# Aim of the task
An exact transcription of every entry is required. Images are not part of it.

# Collection entries

***

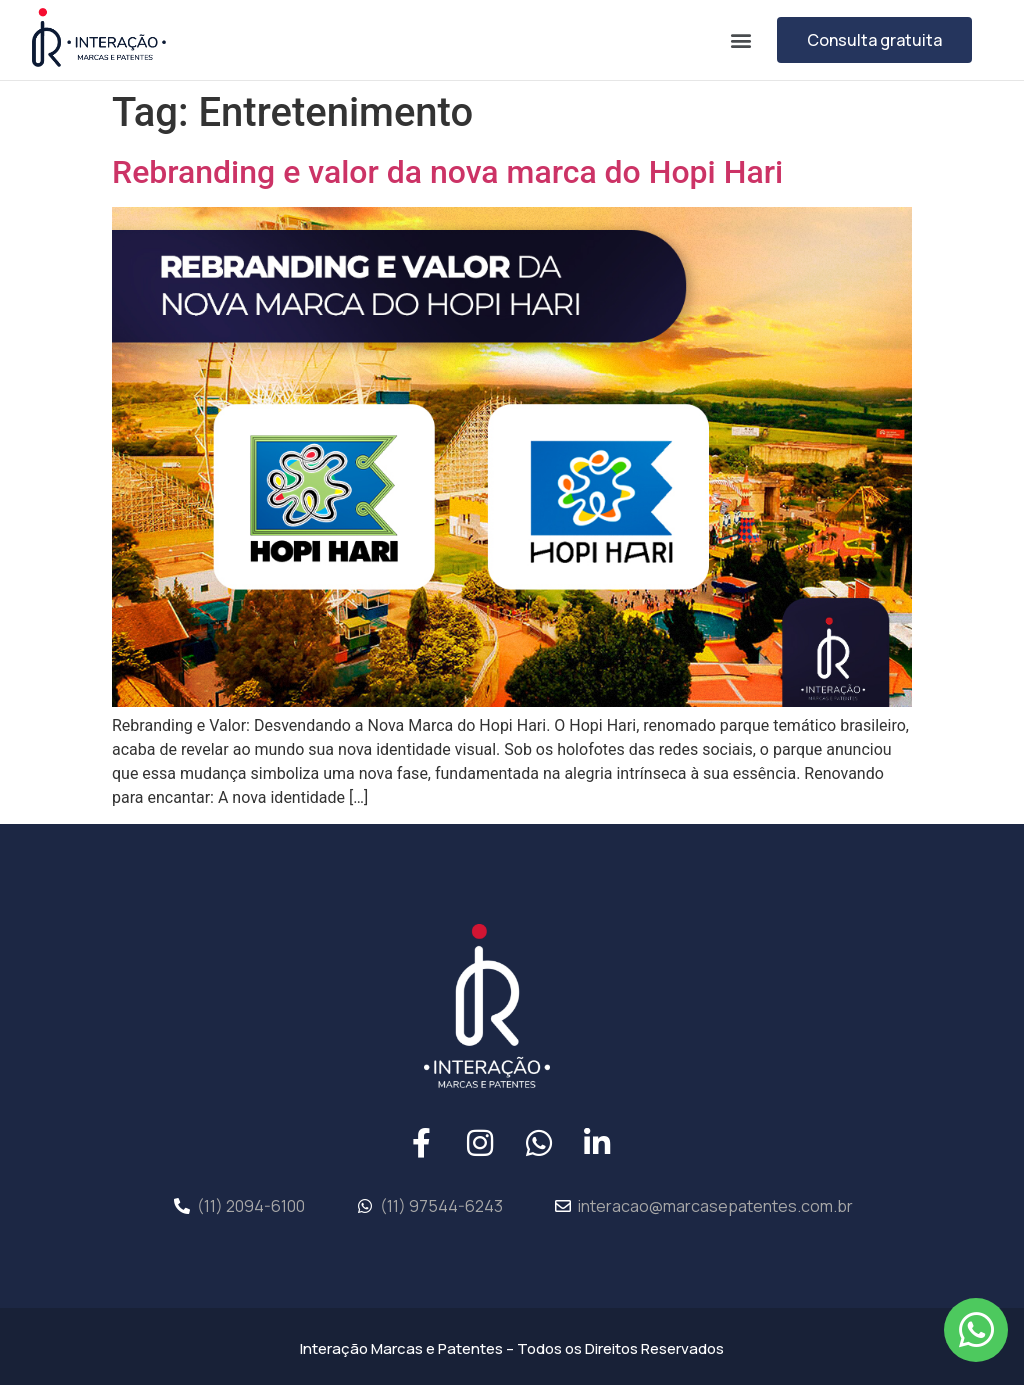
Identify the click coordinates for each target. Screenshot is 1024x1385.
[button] (740, 39)
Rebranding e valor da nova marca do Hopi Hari (447, 172)
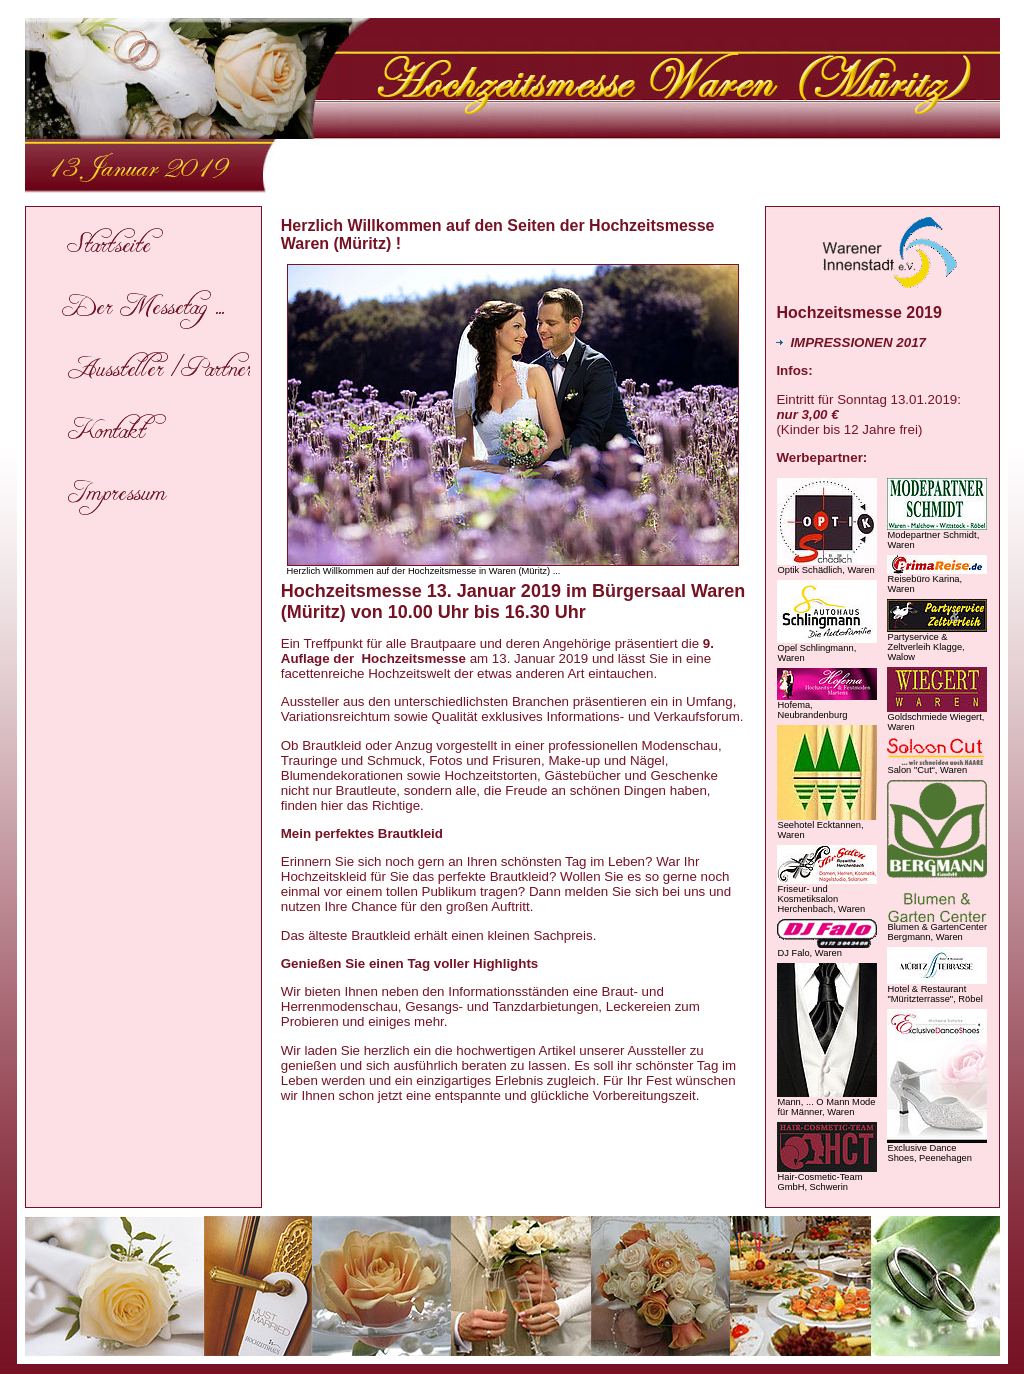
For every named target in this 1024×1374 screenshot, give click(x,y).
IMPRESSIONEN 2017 (851, 342)
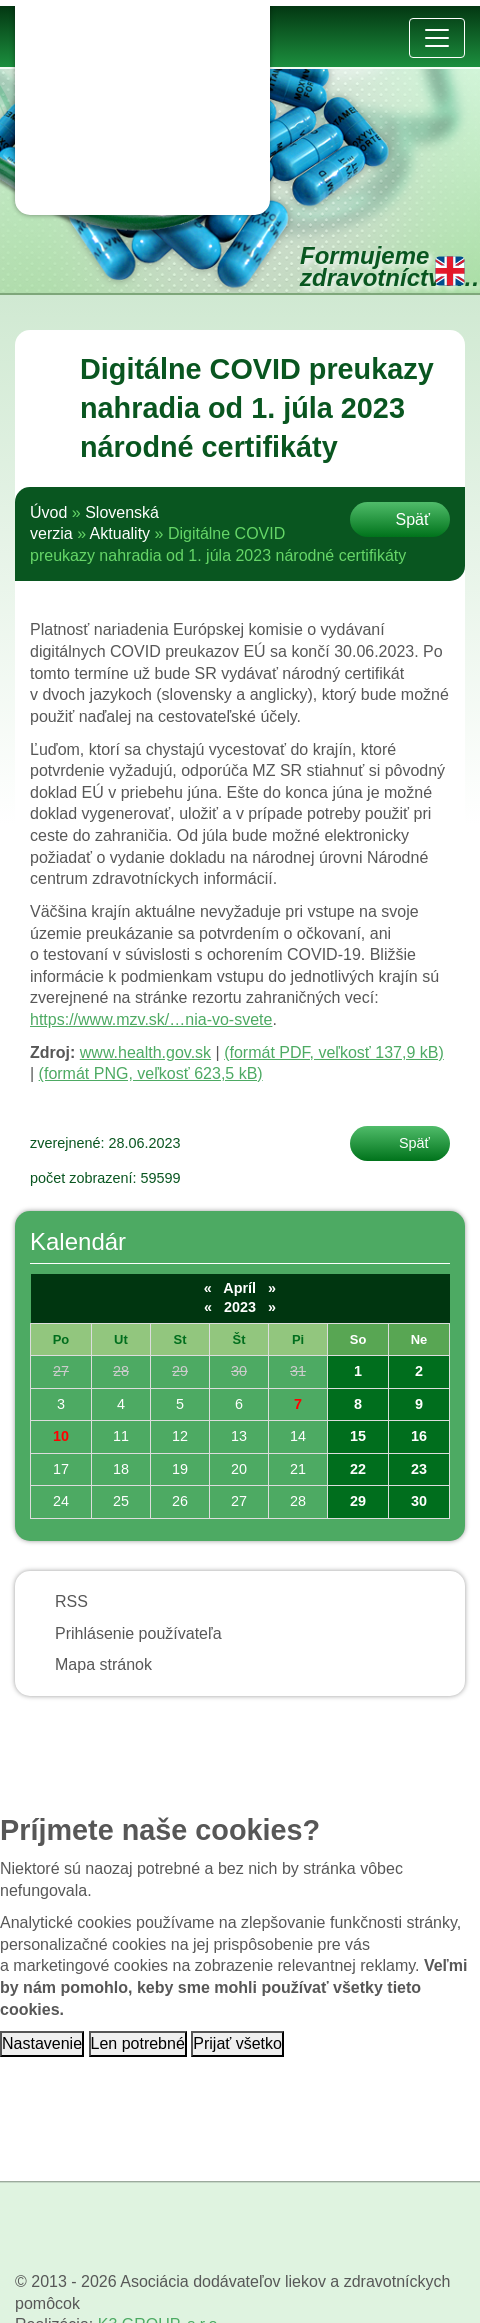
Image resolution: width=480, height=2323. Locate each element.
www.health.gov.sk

***

# Reply
Identify the click coordinates for each target. Screenshot is 1024x1385.
[button] (740, 39)
Rebranding e valor da nova marca do Hopi Hari (447, 172)
For every named target in this 1024×1374 screenshot, give click(x,y).
IMPRESSIONEN 2017 (851, 342)
Image resolution: width=480, height=2323. Locate each element.
www.health.gov.sk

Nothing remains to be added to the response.